As an intro, I am working on a project for a 2nd year data structures class, and we are not permitted to use any libraries other than the Java API.
For my project-- this part of it anyway-- I am creating a word frequency tree of, basically, my school's whole domain, in order to create a search engine for it. I created a class to spider through and look for hrefs in html and generate a list of all reachable sites from a seed site (the home page) and then create a binary search tree with objects composed of a word from the site and how frequently it appears. I have not had much trouble with this thus far. However, I have run into an issue with web pages that are in PDF format-- http://pvcc.edu/docs/aac_services_resources.pdf-- for example. My html parser just returns byte codes(I'm guessing) along with other gobbly-gook.

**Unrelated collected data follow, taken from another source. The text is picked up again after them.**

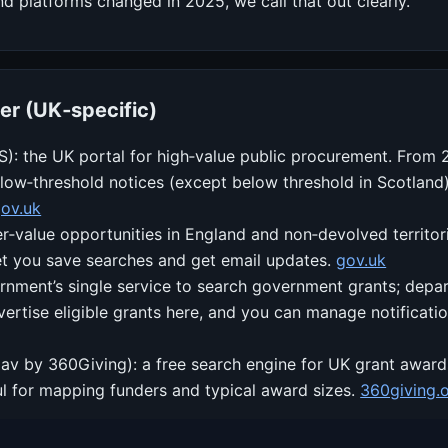
nd platforms changed in 2025, we call that out clearly.
er (UK‑specific)
S): the UK portal for high‑value public procurement. From
ow‑threshold notices (except below threshold in Scotland).
ov.uk
er‑value opportunities in England and non‑devolved territor
et you save searches and get email updates.
gov.uk
rnment’s single service to search government grants; depa
vertise eligible grants here, and you can manage notificati
av by 360Giving): a free search engine for UK grant award
l for mapping funders and typical award sizes.
360giving.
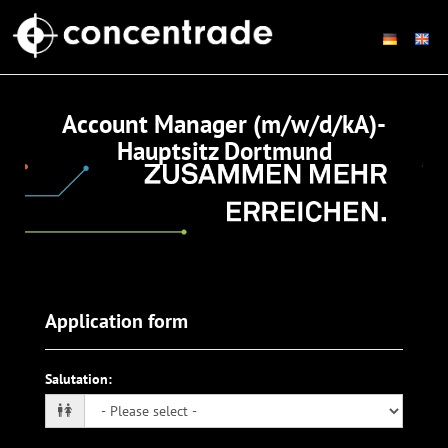
Account Manager (m/w/d/kA)-
Hauptsitz Dortmund
Application form
Salutation
:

Is there a way I can write the .pdf to some sort of parse-able format?
I would be willing to PM my parser/spider/data structure classes upon request. I feel uneasy posting them in plain sight without absolute need (at risk of unintentionally showing a classmate my final project's code).
PDF already is a parsable format. (Parseable? Parsable? Anyway...) And there does exist Java code which parses PDF, just not code which is in the standard API. So you aren't allowed to use it.

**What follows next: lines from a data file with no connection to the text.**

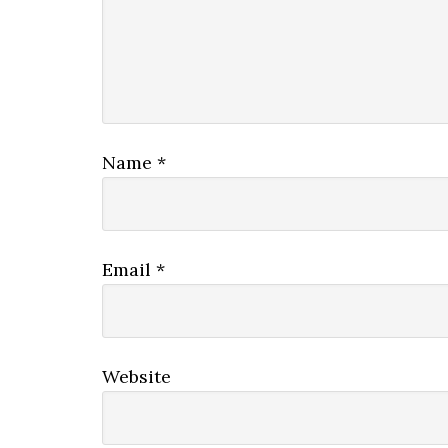
Name
*
Email
*
Website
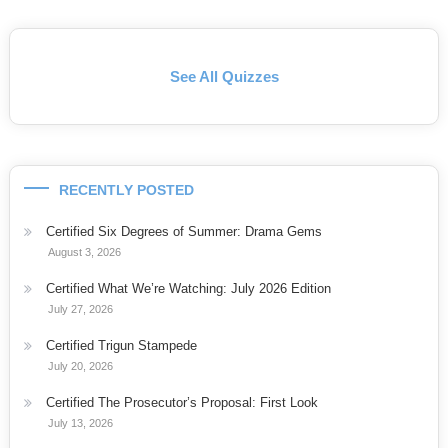
See All Quizzes
RECENTLY POSTED
Certified Six Degrees of Summer: Drama Gems
August 3, 2026
Certified What We’re Watching: July 2026 Edition
July 27, 2026
Certified Trigun Stampede
July 20, 2026
Certified The Prosecutor’s Proposal: First Look
July 13, 2026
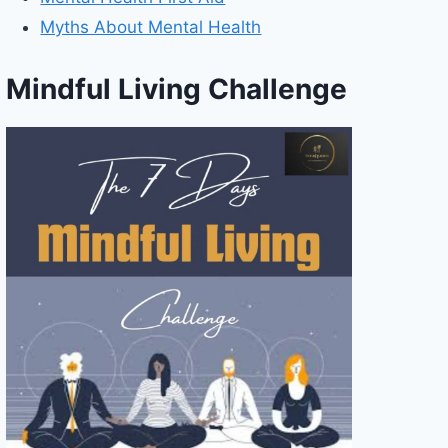
Myths About Mental Health
Mindful Living Challenge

The good news is that the spec for PDF is publicly available, and you should be able to track it down on Adobe's site somewhere. The bad news is that it is very large and complicated, and you probably don't have the (my rough guess) six months that it would take to implement even a useful subset of the spec. So probably your best bet is to write off the PDFs as unusable (okay, so "parsable" is the correct spelling) and stick to the HTML.

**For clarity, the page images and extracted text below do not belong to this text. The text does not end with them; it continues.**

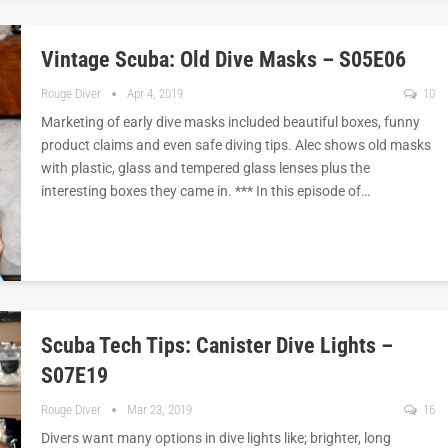
Vintage Scuba: Old Dive Masks – S05E06
Rouge Diver
Apr 4, 2019
10
Marketing of early dive masks included beautiful boxes, funny
product claims and even safe diving tips. Alec shows old masks
with plastic, glass and tempered glass lenses plus the
interesting boxes they came in. *** In this episode of…
Scuba Tech Tips: Canister Dive Lights –
S07E19
Rouge Diver
Mar 23, 2019
16
Divers want many options in dive lights like; brighter, long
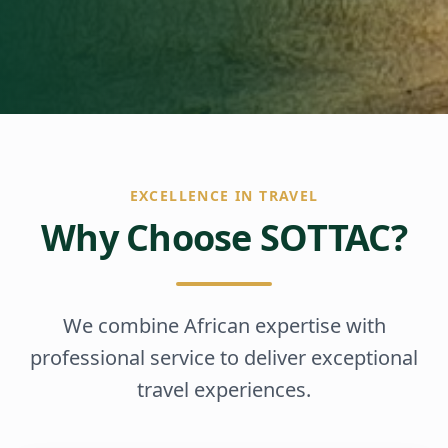
EXCELLENCE IN TRAVEL
Why Choose SOTTAC?
We combine African expertise with
professional service to deliver exceptional
travel experiences.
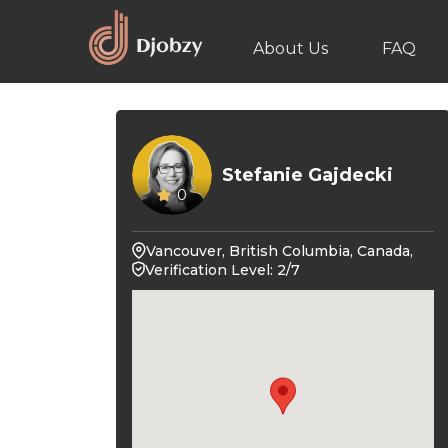
About Us
FAQ
Stefanie Gajdecki
0
Vancouver, British Columbia, Canada,
Verification Level: 2/7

PDF-Renderer is a Java library that can display PDFs (or at least some subset of it, not sure about its scope). It's huge. So, Paul was spot on about the effort it would take to tackle this. Maybe you can negotiate something more manageable with your professor.
Joined: Dec 05, 2011
Thanks a lot for the responses. I'll briefly glance over the stuff you've linked, but I think I'll take your advice and just stick to the html. I suppose the best way to do that is just to not include the url if the address contains pdf.